There is that song, tune, jingle, etc., that sticks to the mind and refuses to go away; and the circularity of the anomaly is that, the more one tries to expunge the melody from one’s mind, the greater the force of staying power; it is only when we “give in” to the persistence, and “give up” trying so hard in suppressing beyond the subconscious, that there comes a time when we can give a sigh of relief and acknowledge, “Ah, it’s gone” — and upon that very instance, it comes right back!
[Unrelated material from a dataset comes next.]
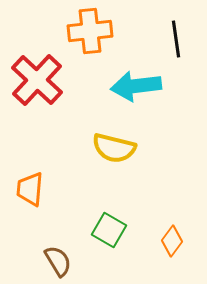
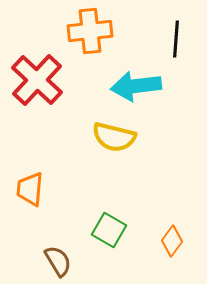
black line: rotated 12 degrees clockwise
yellow semicircle: moved 11 px up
Such persistence of pernicious placements in the universe of cognitive capillaries are not the only conundrums in life; the general rule to be extrapolated is that, the greater the resistance, an equal and exponential quantification of insistence will reverberate.

Thus, for Federal employees and U.S. Postal workers who try to avoid, suppress or otherwise ignore a medical condition, such that the medical condition begins to impact one’s positional capacity to maintain productivity and a semblance of denial, the greater force by the agency to increase the pressure, and the further exacerbation of the medical condition itself because of the added stresses of the agency, the Postal Service, etc.

Filing for Federal Disability Retirement benefits through the U.S. Office of Personnel Management, whether the Federal or Postal employee is under FERS, CSRS or CSRS Offset, is always an option and alternative that needs to be considered, if only to prepare for an exit and avenue out of the constant morass which fails to let up.  Prioritizing of life’s challenges involves taking affirmative steps towards a resolution.  If you don’t do it, other forces outside of your control will.  When it comes to your own health and well-being, it is the Federal or Postal employee who knows well when the time is ripe to begin the long process of preparing, formulating and filing for Federal Disability Retirement benefits.

In the end, the song that just won’t go away is merely a melody of irritation; when it comes to the nagging deterioration of a medical condition, however, the stakes are much higher, and comparing the two is fine for metaphorical purposes, but not for the challenges which must be faced before the universe of reality and pragmatism.